▶ **Exercise brief**: Every line below from the one with "News || வேரித்தாஸ்" through the one with "Davor Pašalić" should be retyped exactly, both ends included; no other lines and no pictures.

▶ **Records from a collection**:
----------------

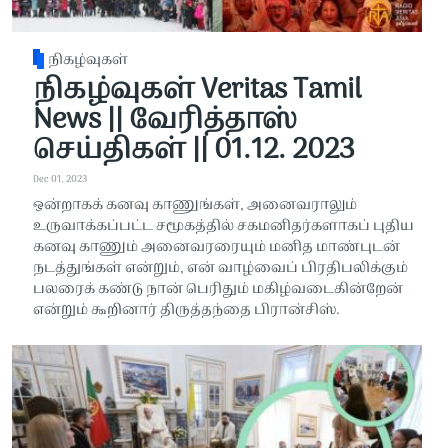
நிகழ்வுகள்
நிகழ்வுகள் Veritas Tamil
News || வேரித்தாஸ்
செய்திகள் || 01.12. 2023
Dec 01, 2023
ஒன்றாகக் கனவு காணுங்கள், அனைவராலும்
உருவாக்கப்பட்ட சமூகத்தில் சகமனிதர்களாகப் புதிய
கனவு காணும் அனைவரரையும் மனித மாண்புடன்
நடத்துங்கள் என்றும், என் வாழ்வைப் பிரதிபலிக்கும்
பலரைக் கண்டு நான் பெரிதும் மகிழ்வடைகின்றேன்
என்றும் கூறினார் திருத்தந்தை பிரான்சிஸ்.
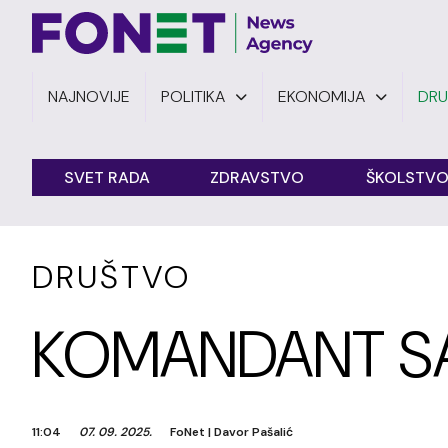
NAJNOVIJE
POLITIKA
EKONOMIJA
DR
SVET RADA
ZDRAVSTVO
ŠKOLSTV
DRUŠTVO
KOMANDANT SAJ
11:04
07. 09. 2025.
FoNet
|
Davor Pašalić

----------------

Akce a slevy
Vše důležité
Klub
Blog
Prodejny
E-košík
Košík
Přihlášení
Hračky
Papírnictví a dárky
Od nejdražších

----------------

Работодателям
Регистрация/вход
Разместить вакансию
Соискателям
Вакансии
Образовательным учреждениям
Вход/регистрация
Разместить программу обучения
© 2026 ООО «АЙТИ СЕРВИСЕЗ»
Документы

----------------

▶ **Solution**:
News || வேரித்தாஸ்
செய்திகள் || 01.12. 2023
Dec 01, 2023
ஒன்றாகக் கனவு காணுங்கள், அனைவராலும்
உருவாக்கப்பட்ட சமூகத்தில் சகமனிதர்களாகப் புதிய
கனவு காணும் அனைவரரையும் மனித மாண்புடன்
நடத்துங்கள் என்றும், என் வாழ்வைப் பிரதிபலிக்கும்
பலரைக் கண்டு நான் பெரிதும் மகிழ்வடைகின்றேன்
என்றும் கூறினார் திருத்தந்தை பிரான்சிஸ்.
NAJNOVIJE
POLITIKA
EKONOMIJA
DR
SVET RADA
ZDRAVSTVO
ŠKOLSTV
DRUŠTVO
KOMANDANT SAJ
11:04
07. 09. 2025.
FoNet
|
Davor Pašalić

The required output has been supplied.